The point of this discussion is to highlight the fact that even if the liability of an immunity recipient is limited, this liability read together with the rules on quantification of harm and limitation periods implies that the immunity recipient still risk facing damages claims of an unknown number and size. This creates uncertainty, and has made this thesis question how attractive the compromise outlined in the Directive is not only for the immunity recipient, but also for the victims of cartel activity. The leniency applicant on the one hand still risk an unknown number and size of claims in front of national courts, whereas the victims of cartel activity on the other hand are denied access to evidence.

That is why this thesis has looked into an alternative solution to the one outlined in the Directive. This proposal, inspired by among others a comment by Paolo Buccirossi, Catarina Marväo and Giancarlo Spagnolo on ‘Leniency, damages and EU competition policy’, is to further limit the immunity recipient’s liability for damages, possibly abolish it, and give the victims of cartel activity full access to the Commission’s file. This would mean revealing the identity of the immunity recipient, which initially constitute a disincentive for the cartel participants to cooperate with the authorities. However, this disincentive will be outweighed by the reduced liability which will make the carrot juicier and the stick more painful if the cartel participant does not confess. With this solution, the cartel participants not cooperating with the competition authorities face a greater risk as jointly and severally liable with the disclosure of the leniency information. Full access to the Commission’s file, including leniency statements, will on the victims’ part facilitate the ability to obtain compensation.

This chapter of the PhD-thesis will also as already mentioned contrast the Directive to the US system, highlighting the issue of classifying damages more or less as a sanction in relation to the immunity recipient, juxtaposing damages with fines. This is questionable in the European enforcement tradition where damages are perceived as a compensatory measure. The classification problem therefore adds to the traditional role of damages in European private enforcement. The US does not follow the principle of full compensation. In the US, claimants are entitled to sue for three times the losses suffered. This is called ‘treble damages’, providing the damages with a punitive element. Concerning the interaction between leniency and follow-on damages, section 213 of the Antitrust Criminal Penalty Enhancement and Reform Act of 2004 ‘detrebles’ damages for the immunity recipient, in addition to providing an exemption from joint and several liability. This means that the immunity recipient is only liable for the actual damages attributable to its own conduct, and that rather than being liable for three times the damages caused by the entire unlawful cartel, the immunity recipient only risks single damages. Furthermore, the US has a different antitrust enforcement tradition than in Europe, relying more on private enforcement and on public criminal enforcement. The US system is therefore to a higher degree based on deterrence and punitive elements than what traditionally has been the case in Europe.
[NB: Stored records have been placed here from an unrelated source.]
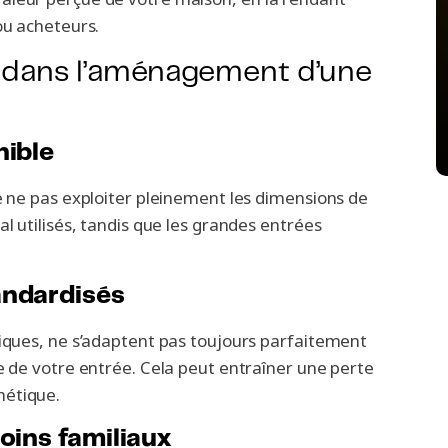
ou acheteurs.
s dans l’aménagement d’une
nible
de ne pas exploiter pleinement les dimensions de
al utilisés, tandis que les grandes entrées
andardisés
tiques, ne s’adaptent pas toujours parfaitement
e de votre entrée. Cela peut entraîner une perte
hétique.
oins familiaux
Despite these fundamental differences, but also because of these differences, seeing as the US is considered to be the ‘pioneer’ in antitrust enforcement, this thesis finds it interesting to contrast the EU system with the US system with the purpose of suggesting changes and improvements de lege ferenda to the interaction between the public leniency enforcement of secret cartels and follow-on damages claims arising from that same cartel activity.

This chapter will conclude with a summary of its findings and a discussion of its most relevant aspects. Still a work in progress, any feedback is very much welcome.

 

Ingrid’s presentation takes place from 13:00-13:45 in the Thomas Paine Study Centre, Room 0.1. Please note this seminar is part of a double-session which includes an additional presentation by Ignacio Herrera-Anchustegui from 13:45-14:30.